* **Records contained in a dataset**
★ ★ ★ ★

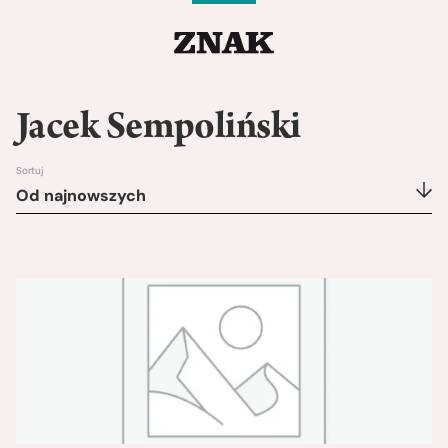
Jacek Sempoliński
Sortuj
Od najnowszych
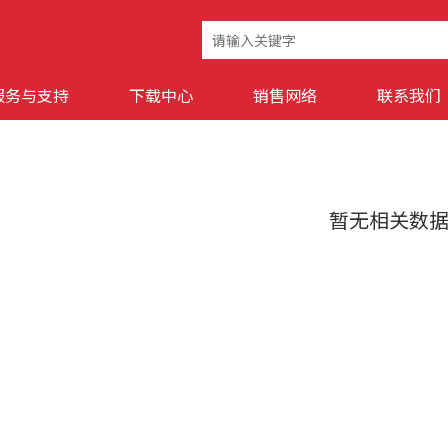
服务与支持
下载中心
销售网络
联系我们
暂无相关数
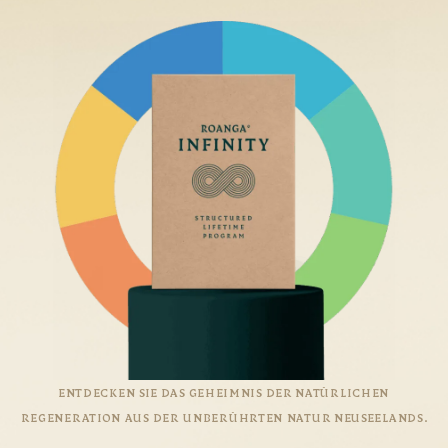
ENTDECKEN SIE DAS GEHEIMNIS DER NATÜRLICHEN
REGENERATION AUS DER UNBERÜHRTEN NATUR NEUSEELANDS.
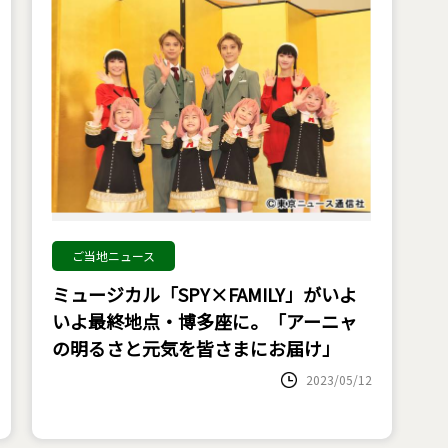
ご当地ニュース
ミュージカル「SPY×FAMILY」がいよ
いよ最終地点・博多座に。「アーニャ
の明るさと元気を皆さまにお届け」
2023/05/12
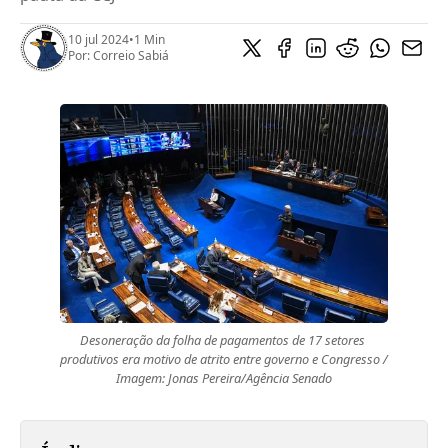
10 jul 2024
•
1 Min
Por:
Correio Sabiá
Desoneração da folha de pagamentos de 17 setores 
produtivos era motivo de atrito entre governo e Congresso / 
Imagem: Jonas Pereira/Agência Senado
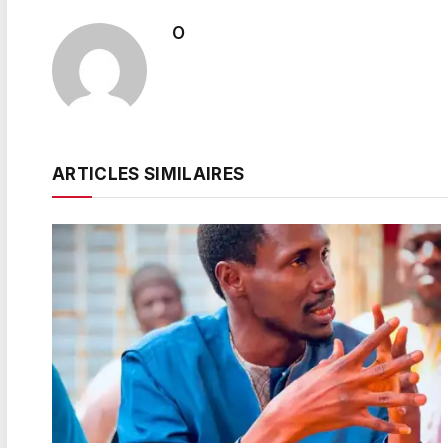
O
ARTICLES SIMILAIRES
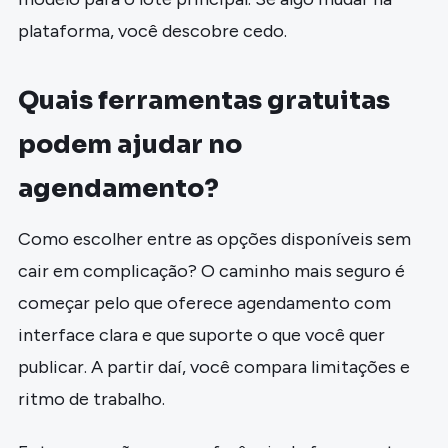
plataforma, você descobre cedo.
Quais ferramentas gratuitas
podem ajudar no
agendamento?
Como escolher entre as opções disponíveis sem
cair em complicação? O caminho mais seguro é
começar pelo que oferece agendamento com
interface clara e que suporte o que você quer
publicar. A partir daí, você compara limitações e
ritmo de trabalho.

★ ★ ★ ★

Scan the entries above and show each line that contains the word "entre".

* **THE ANSWER**
produtivos era motivo de atrito entre governo e Congresso / 
Como escolher entre as opções disponíveis sem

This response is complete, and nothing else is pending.